A faithful copy of all the data is required; pictures should not be included.

Dataset entries:
════
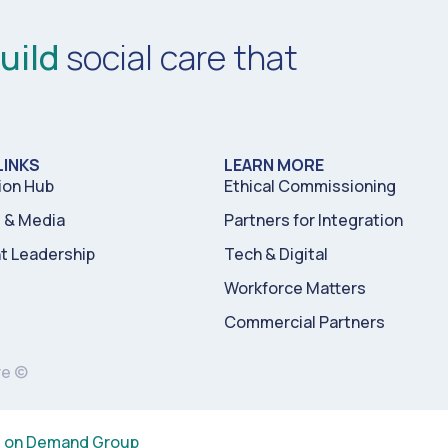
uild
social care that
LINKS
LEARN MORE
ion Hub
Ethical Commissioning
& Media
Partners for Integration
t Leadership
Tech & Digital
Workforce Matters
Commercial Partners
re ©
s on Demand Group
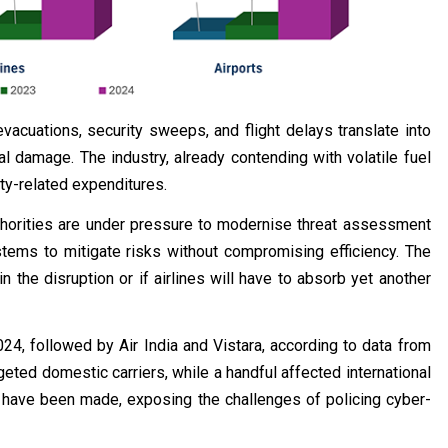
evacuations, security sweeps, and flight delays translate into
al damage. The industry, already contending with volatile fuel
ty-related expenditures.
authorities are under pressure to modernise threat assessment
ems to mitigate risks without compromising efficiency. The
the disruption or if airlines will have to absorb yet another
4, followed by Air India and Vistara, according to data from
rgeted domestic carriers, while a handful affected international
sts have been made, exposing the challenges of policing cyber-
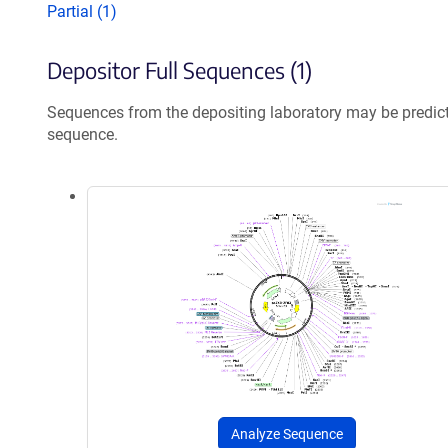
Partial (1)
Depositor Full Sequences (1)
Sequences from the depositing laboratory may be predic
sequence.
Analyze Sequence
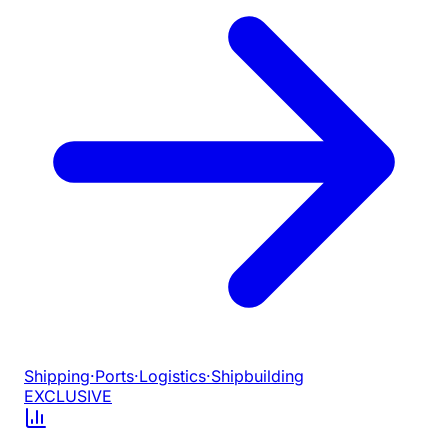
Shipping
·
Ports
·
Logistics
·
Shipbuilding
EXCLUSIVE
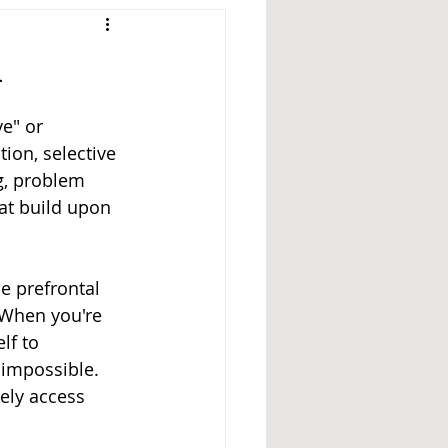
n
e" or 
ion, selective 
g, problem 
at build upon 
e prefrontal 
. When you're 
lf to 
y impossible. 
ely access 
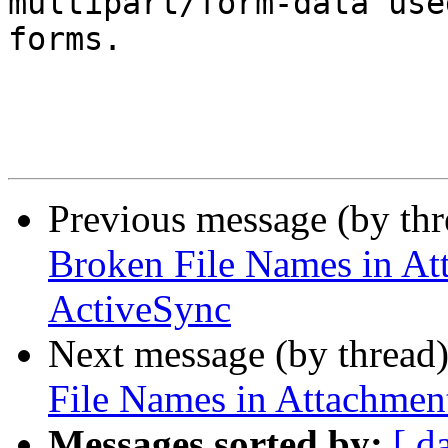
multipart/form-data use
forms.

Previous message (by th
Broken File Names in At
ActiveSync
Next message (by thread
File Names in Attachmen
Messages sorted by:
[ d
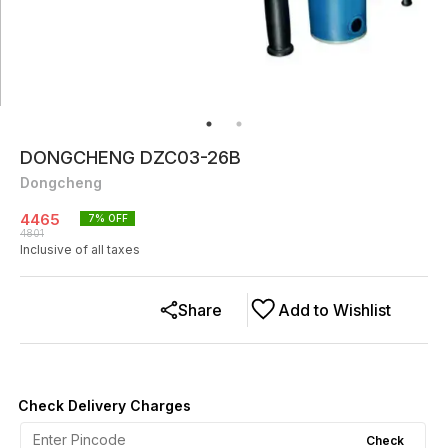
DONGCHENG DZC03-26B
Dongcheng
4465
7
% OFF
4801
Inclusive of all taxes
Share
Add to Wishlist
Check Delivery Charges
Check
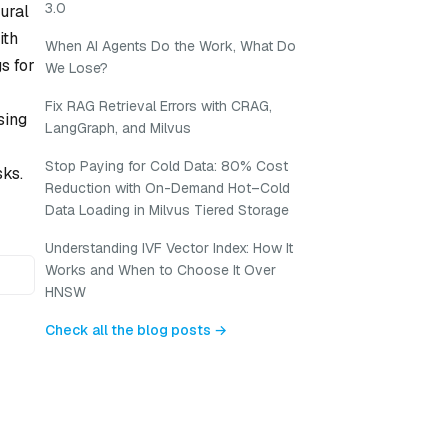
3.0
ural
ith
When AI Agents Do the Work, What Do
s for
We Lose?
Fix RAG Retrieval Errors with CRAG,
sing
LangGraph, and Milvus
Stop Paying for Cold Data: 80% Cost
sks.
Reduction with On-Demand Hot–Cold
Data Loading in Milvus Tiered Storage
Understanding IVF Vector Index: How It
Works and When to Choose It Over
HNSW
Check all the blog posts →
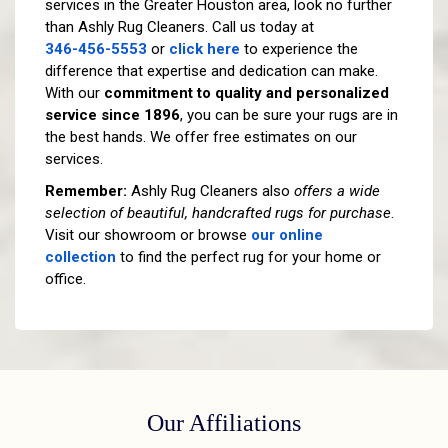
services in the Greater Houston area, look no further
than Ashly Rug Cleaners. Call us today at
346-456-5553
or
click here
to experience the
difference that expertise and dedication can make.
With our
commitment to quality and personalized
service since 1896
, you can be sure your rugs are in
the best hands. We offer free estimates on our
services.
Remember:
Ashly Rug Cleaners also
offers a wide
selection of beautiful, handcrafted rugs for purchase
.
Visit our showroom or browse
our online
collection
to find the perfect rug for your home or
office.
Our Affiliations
════
▶ Task answer
uild
social care that
LINKS
LEARN MORE
ion Hub
Ethical Commissioning
& Media
Partners for Integration
t Leadership
Tech & Digital
Workforce Matters
Commercial Partners
re ©
s on Demand Group
evacuations, security sweeps, and flight delays translate into
al damage. The industry, already contending with volatile fuel
ty-related expenditures.
authorities are under pressure to modernise threat assessment
ems to mitigate risks without compromising efficiency. The
the disruption or if airlines will have to absorb yet another
4, followed by Air India and Vistara, according to data from
rgeted domestic carriers, while a handful affected international
sts have been made, exposing the challenges of policing cyber-
Partial (1)
Depositor Full Sequences (1)
Sequences from the depositing laboratory may be predic
sequence.
Analyze Sequence
Shipping
·
Ports
·
Logistics
·
Shipbuilding
EXCLUSIVE
n
e" or 
ion, selective 
g, problem 
at build upon 
e prefrontal 
. When you're 
lf to 
y impossible. 
ely access 
multipart/form-data use
forms.

Previous message (by th
Broken File Names in At
ActiveSync
Next message (by thread
File Names in Attachmen
Messages sorted by:
[ d
DONGCHENG DZC03-26B
Dongcheng
4465
7
% OFF
4801
Inclusive of all taxes
Share
Add to Wishlist
Check Delivery Charges
Check
3.0
ural
ith
When AI Agents Do the Work, What Do
s for
We Lose?
Fix RAG Retrieval Errors with CRAG,
sing
LangGraph, and Milvus
Stop Paying for Cold Data: 80% Cost
sks.
Reduction with On-Demand Hot–Cold
Data Loading in Milvus Tiered Storage
Understanding IVF Vector Index: How It
Works and When to Choose It Over
HNSW
Check all the blog posts →
services in the Greater Houston area, look no further
than Ashly Rug Cleaners. Call us today at
346-456-5553
or
click here
to experience the
difference that expertise and dedication can make.
With our
commitment to quality and personalized
service since 1896
, you can be sure your rugs are in
the best hands. We offer free estimates on our
services.
Remember:
Ashly Rug Cleaners also
offers a wide
selection of beautiful, handcrafted rugs for purchase
.
Visit our showroom or browse
our online
collection
to find the perfect rug for your home or
office.
Our Affiliations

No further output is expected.